Сергей поцеловал ее в макушку, правильнее сказать, клюнул – нечто без эмоций и любви. Она положила ему в тарелку жаркое, и он принялся за еду. Тщательно пережевывая пищу, он пил приготовленный матерью компот и почти не глядел на Марину. Она же, отведя глаза куда-то в угол, изо всех сил сдерживалась, чтобы не расплакаться. Наконец он насытился, вытер салфеткой рот и отодвинул в сторону тарелку.
– Расскажи, как живешь, – попросил он.
Марине все это напоминало сюжет когда-то виденного фильма: вернувшийся из заключения муж, наевшись домашних пирогов, приступал к допросу с пристрастием: «Расскажи, милая женушка, как ты меня ждала», – вопрошал он. Далее следовала порка благоверной с использованием ремня – для профилактики, на всякий случай.
– У меня все нормально. Кстати, я чуть не забыла. У меня есть письмо от твоей матери.
Марина делано засуетилась. Вытащила из сумки конверт и протянула его Сергею. Тот едва на него взглянул, засунул в карман брюк и пытливо уставился на Марину. Она почувствовала себя неуютно.
– Что молчишь? Вижу, ты не очень рада нашей встрече?

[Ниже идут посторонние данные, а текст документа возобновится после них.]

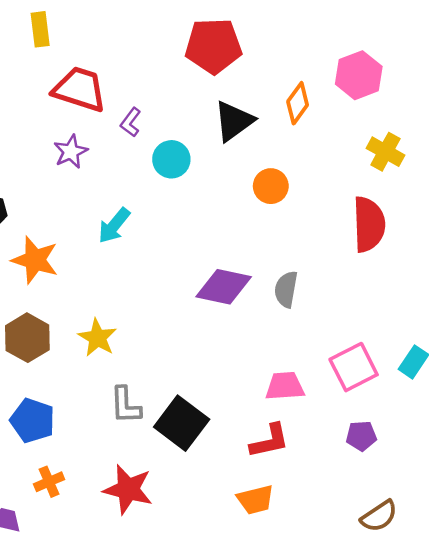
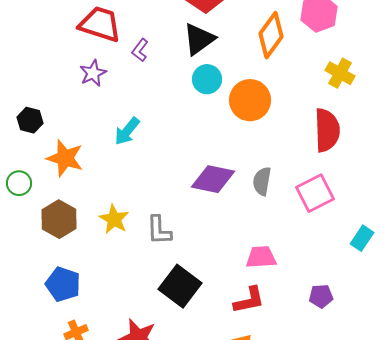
orange diamond: (298, 103) -> (271, 35), size x1.4
black triangle: (234, 121) -> (199, 39), moved
cyan circle: (171, 159) -> (207, 79), moved
orange circle: (271, 186) -> (250, 100), size x1.5
pink square: (354, 367) -> (315, 193), moved
gray L-shape: (125, 405) -> (159, 230), moved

Одна маленькая юркая слезинка все-таки сорвалась с ее ресниц, Марина сердито вытерла ее рукой. Затем вторая, не удержавшись в наполненных влагой глазах, скатилась вслед за первой. И наконец целый дождь соленых капель полился по уже проторенному пути. Вытирать их не было уже никакого смысла, и Марина безвольно отдалась внезапному потоку, с удивлением замечая, что накопившаяся горечь уступает место холодному безразличию.
Сергей, казалось, только теперь очнулся. Он обхватил ее плечи и, укачивая, словно малютку, принялся утешать. Он шептал ей ласковые слова, бормотал что-то вроде извинений, но она не была способна вникнуть в их суть, только вслушивалась в глубь собственных переживаний. Внутренний голос перешел у нее в безутешный вой, рвущийся наружу, как зверь из клетки.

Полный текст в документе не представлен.